Fungsi dan Tujuan Komunikasi
Macam-Macam Komunikasi
Komunikasi di atas memungkinkan atasan untuk menentukan apakah bawahan memahami apa yang diharapkan dari arus informasi ke bawah (Plany & Machaver, 1989). Secara sederhana, transformasi informasi dari pemimpin ke bawahan pada umumnya berkaitan dengan tanggung jawab dan wewenang seseorang dalam suatu organisasi.
Bentuk Dasar Komunikasi
Dengan mempelajari komunikasi verbal dan memperhatikan bahasa nonverbal yang digunakan lawan bicara, kita dapat lebih memahami apakah lawan bicara menyampaikan pesan dengan jujur atau tidak. Seringkali kita menggunakan komunikasi nonverbal tanpa memikirkan terlebih dahulu bentuk komunikasi nonverbal yang kita gunakan.
Proses dalam komunikasi
- Syarat –syarat Komunikasi Efektif
Menurut Mohyi (2003), agar komunikasi dapat efektif dan efisien, ada beberapa hal yang harus diperhatikan, yaitu. Akibatnya, gender menjadi penghambat komunikasi efektif antara kedua jenis kelamin.

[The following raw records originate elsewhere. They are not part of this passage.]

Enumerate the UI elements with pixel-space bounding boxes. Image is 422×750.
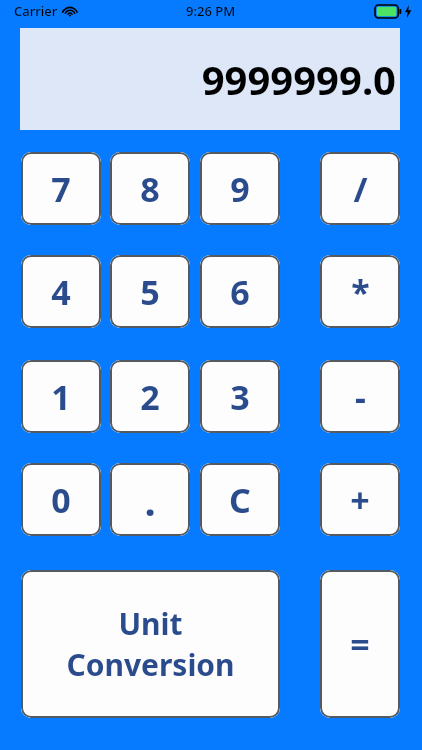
staticText: 1 (51, 374, 71, 420)
button[interactable]: 2 (110, 360, 190, 433)
staticText: / (353, 166, 368, 212)
button[interactable]: 5 (110, 255, 190, 328)
button[interactable]: - (320, 360, 400, 433)
button[interactable]: = (320, 570, 400, 718)
staticText: Carrier (14, 2, 58, 20)
button[interactable]: 0 (21, 463, 101, 536)
button[interactable]: * (320, 255, 400, 328)
staticText: 9 (230, 166, 250, 212)
button[interactable]: . (110, 463, 190, 536)
staticText: 5 (140, 269, 160, 315)
staticText: 0 (51, 477, 71, 523)
staticText: Conversion (66, 644, 235, 685)
staticText: 3 (230, 374, 250, 420)
staticText: 2 (140, 374, 160, 420)
staticText: 9:26 PM (186, 2, 236, 20)
button[interactable]: 8 (110, 152, 190, 225)
staticText: C (229, 477, 251, 523)
button[interactable]: C (200, 463, 280, 536)
staticText: 8 (140, 166, 160, 212)
button[interactable]: + (320, 463, 400, 536)
button[interactable]: 4 (21, 255, 101, 328)
staticText: * (351, 269, 370, 315)
button[interactable]: 7 (21, 152, 101, 225)
staticText: . (144, 473, 156, 527)
staticText: 4 (51, 269, 71, 315)
staticText: 7 (51, 166, 71, 212)
staticText: Unit (118, 603, 183, 644)
button[interactable]: 9 (200, 152, 280, 225)
button[interactable]: 3 (200, 360, 280, 433)
staticText: - (355, 374, 366, 420)
button[interactable]: 6 (200, 255, 280, 328)
button[interactable]: 1 (21, 360, 101, 433)
staticText: 9999999.0 (201, 52, 396, 106)
staticText: = (350, 621, 370, 667)
button[interactable]: Unit (21, 570, 280, 718)
staticText: 6 (230, 269, 250, 315)
staticText: + (350, 477, 370, 523)
button[interactable]: / (320, 152, 400, 225)
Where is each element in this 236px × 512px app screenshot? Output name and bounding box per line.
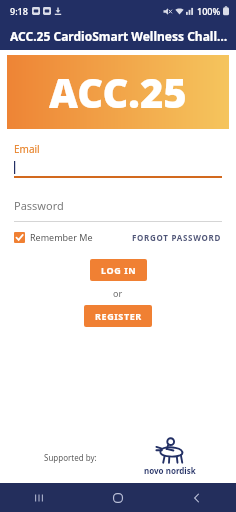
- staticText: 9:18: [10, 5, 28, 17]
- button[interactable]: Recent apps: [0, 483, 78, 512]
- button[interactable]: LOG IN: [90, 259, 147, 281]
- staticText: FORGOT PASSWORD: [132, 232, 222, 243]
- button[interactable]: FORGOT PASSWORD: [132, 232, 222, 243]
- button[interactable]: ACC.25 CardioSmart Wellness Chall…: [0, 22, 236, 50]
- staticText: Supported by:: [44, 452, 97, 463]
- staticText: LOG IN: [101, 264, 137, 276]
- staticText: REGISTER: [95, 310, 142, 322]
- staticText: ACC.25 CardioSmart Wellness Chall…: [10, 28, 228, 44]
- staticText: novo nordisk: [144, 465, 196, 476]
- button[interactable]: Remember Me: [14, 231, 93, 243]
- button[interactable]: REGISTER: [84, 305, 152, 327]
- button[interactable]: Password: [14, 196, 222, 215]
- button[interactable]: Home: [78, 483, 157, 512]
- staticText: Password: [14, 198, 64, 213]
- staticText: 100%: [197, 5, 221, 17]
- button[interactable]: Back: [157, 483, 236, 512]
- button[interactable]: [14, 159, 222, 176]
- staticText: or: [113, 287, 123, 299]
- staticText: Remember Me: [30, 231, 93, 243]
- staticText: ACC.25: [49, 65, 187, 119]
- staticText: Email: [14, 142, 40, 156]
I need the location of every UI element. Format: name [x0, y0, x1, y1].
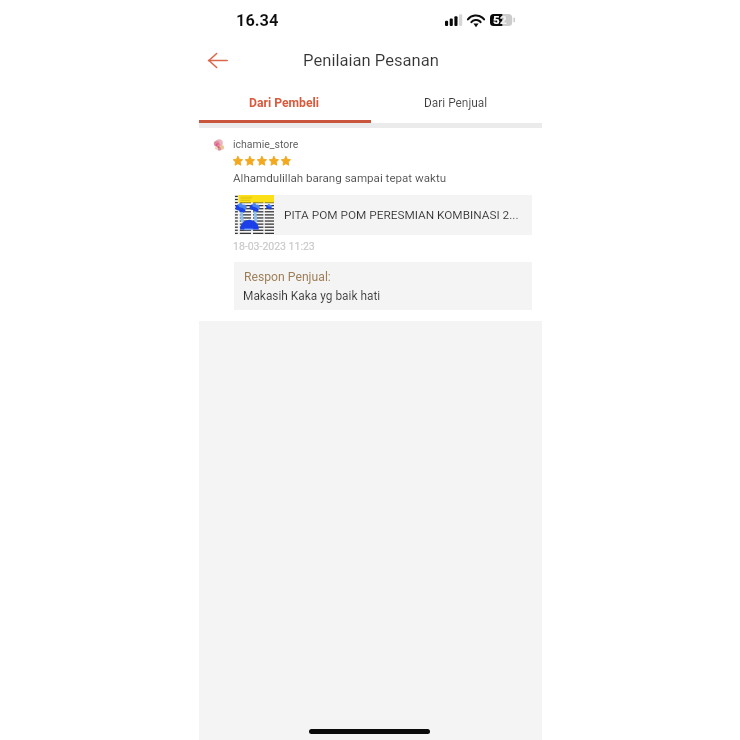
staticText: Alhamdulillah barang sampai tepat waktu	[233, 171, 447, 185]
staticText: Penilaian Pesanan	[303, 51, 439, 70]
button[interactable]: Back	[199, 43, 235, 77]
staticText: Dari Penjual	[424, 96, 488, 110]
button[interactable]: Dari Pembeli	[199, 92, 370, 114]
staticText: Dari Pembeli	[249, 96, 320, 110]
staticText: 18-03-2023 11:23	[233, 240, 315, 252]
staticText: Respon Penjual:	[244, 270, 331, 284]
staticText: Makasih Kaka yg baik hati	[243, 289, 381, 303]
button[interactable]: ichamie_store	[208, 131, 287, 151]
button[interactable]: PITA POM POM PERESMIAN KOMBINASI 2...	[234, 195, 532, 235]
staticText: ichamie_store	[233, 138, 299, 150]
button[interactable]: Dari Penjual	[370, 92, 542, 114]
staticText: 5	[493, 13, 500, 25]
staticText: 2	[500, 13, 507, 25]
staticText: PITA POM POM PERESMIAN KOMBINASI 2...	[284, 208, 519, 222]
staticText: 16.34	[236, 11, 279, 30]
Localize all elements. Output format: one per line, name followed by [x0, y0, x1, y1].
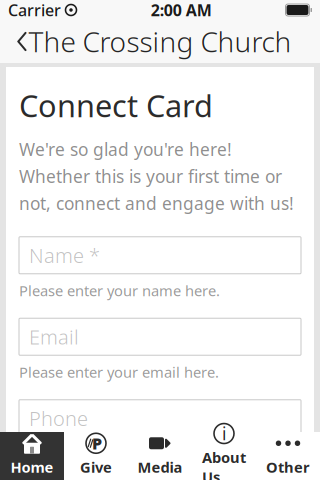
staticText: Email — [29, 324, 79, 350]
staticText: Connect Card — [19, 85, 213, 126]
button[interactable]: Other — [256, 432, 320, 480]
staticText: The Crossing Church — [28, 23, 292, 60]
staticText: About Us — [202, 448, 246, 480]
button[interactable]: Name * — [19, 237, 301, 274]
button[interactable]: P — [64, 432, 128, 480]
button[interactable]: Phone — [19, 400, 301, 437]
button[interactable]: Media — [128, 432, 192, 480]
staticText: Carrier — [8, 0, 61, 21]
staticText: Give — [80, 457, 112, 477]
staticText: Please enter your email here. — [19, 362, 219, 382]
button[interactable]: Back — [0, 20, 44, 63]
staticText: Please enter your phone number here. — [19, 444, 284, 463]
button[interactable]: Email — [19, 318, 301, 355]
button[interactable]: i — [192, 432, 256, 480]
staticText: Media — [138, 457, 182, 477]
staticText: Home — [10, 457, 54, 477]
staticText: We're so glad you're here! Whether this … — [19, 138, 294, 215]
staticText: Other — [266, 457, 310, 477]
staticText: Phone — [29, 405, 88, 432]
staticText: Name * — [29, 242, 100, 269]
staticText: i — [222, 422, 226, 445]
button[interactable]: Home — [0, 432, 64, 480]
staticText: 2:00 AM — [151, 0, 212, 21]
staticText: P — [92, 433, 102, 454]
staticText: Please enter your name here. — [19, 281, 220, 300]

Hambatan-Hambatan dalam Komunikasi
Penyaringan mengacu pada manipulasi informasi yang disengaja oleh pengirim berita sehingga informasi tersebut tampak lebih menguntungkan penerima informasi. Persepsi selektif, penerima informasi dalam proses komunikasi melihat dan mendengar sesuatu secara selektif berdasarkan kebutuhan, motivasi, latar belakang dan karakteristik kepribadiannya.
Pengertian Kepuasan Kerja
Siagian mengatakan kepuasan kerja merupakan cara pandang seseorang, baik positif maupun negatif terhadap pekerjaan. Dengan cara ini, kepuasan kerja karyawan akan lebih mengacu pada partisipasi dalam setiap aktivitas untuk mencapai tujuan perusahaan.
Faktor-Faktor Kepuasan Kerja
Selain itu, sebagian besar karyawan lebih memilih bekerja tidak jauh dari rumah, di tempat yang bersih dan relatif modern dengan peralatan dan perlengkapan yang sesuai. Oleh karena itu, jika seorang karyawan memiliki rekan kerja yang suportif dan ramah, maka dapat meningkatkan kepuasan kerja mereka. Ini merupakan sikap yang sulit dikembangkan, namun dipandang sebagai faktor yang mendukung kepuasan atau ketidakpuasan kerja.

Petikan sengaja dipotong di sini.